While working as the chief engineer for the Edison Illuminating Company, Henry Ford had already started working on his pet project. The project’s goal was to create a horseless carriage that would be powered by a gasoline engine. Ford had a flexible working schedule; he was always on call (24/7) to ensure Detroit had electrical service. That gave him the advantage to try out this new project.
An article that he read in a November 1895 issue of American Machinist magazine had triggered his obsession with gasoline engines. In March 1896, Charles King, another Detroit engineer, further provoked Ford’s desire to build a lighter and faster model that would be powered using gasoline. King had developed his model out of wood. His invention had a four-cylinder engine and was capable of traveling up to five miles per hour.
Ford was a highly organized and motivated individual; features that helped him move forward in his career.

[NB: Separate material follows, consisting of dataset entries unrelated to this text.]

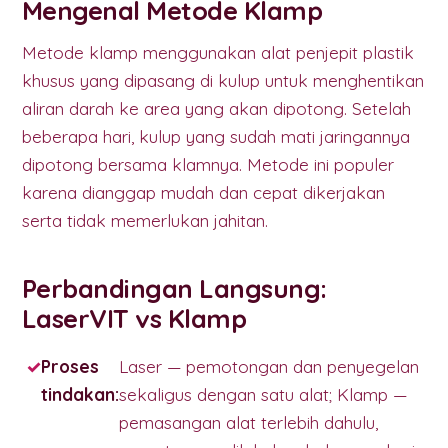
Mengenal Metode Klamp
Metode klamp menggunakan alat penjepit plastik
khusus yang dipasang di kulup untuk menghentikan
aliran darah ke area yang akan dipotong. Setelah
beberapa hari, kulup yang sudah mati jaringannya
dipotong bersama klamnya. Metode ini populer
karena dianggap mudah dan cepat dikerjakan
serta tidak memerlukan jahitan.
Perbandingan Langsung:
LaserVIT vs Klamp
Proses
Laser — pemotongan dan penyegelan
tindakan:
sekaligus dengan satu alat; Klamp —
pemasangan alat terlebih dahulu,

He was eager to get the job done, so, he enlisted friends (King included) and other assistants (mostly from Detroit engineering community) to help him achieve his goal. After putting in some work, the group was able to come up with a light metal frame with four bicycle wheels. A two-cylinder gasoline engine with four-horsepower powered their unit. The task was not demanding, but the group had overcome several setbacks.
On June 4, 1896, at around 4:00 am, Henry Ford was ready to test the new invention in a shed behind his home on Bagley Avenue, Detroit. When Ford and his chief assistant, James Bishop, tried wheeling the Quadricycle out of the shed, they discovered that the machine was too wide to pass through the door. There was only one solution: to expand the exit so that the quadricycle could be rolled out. Ford used an ax and smashed the opening to create more space.
The 500-pound Quadricycle had no brakes, no reverse method, lacked a well-developed steering wheel, had only two driving speeds and used a doorbell button as a horn. However, the carriage seemed to have surpassed King’s invention because it was able to attain around 20 miles per hour.
Ford drove the Quadricycle along Grand River Avenue in Detroit while Bishop cycled ahead to alert pedestrians and carriages. Ford was able to drive the ‘new car’ for a considerable distant, confirming that his vision had come to life. The drive test was a success apart from a single breakdown on Washington Boulevard resulting from a weak spring. It then became apparent that Ford was on his way to becoming a great contributor in the American auto industry.
It is important to note that even though Ford was an engineer, he preferred to accomplish his feats with the help of others. Men like King significantly contributed to the success of Ford. King, together with other engineers, volunteered their time to make Ford’s dream a reality. King provided Ford with a crew of workers who worked tirelessly in the makeshift machine shop that Ford had erected in his garage.
It is also alleged that Ford convinced, Felix Julian, his neighbor to donate part of his shed for the project. Ford decided not to attach an engine to the carriage, but he wanted to construct a four-wheel body unit founded on the principles of bicycle manufacturing.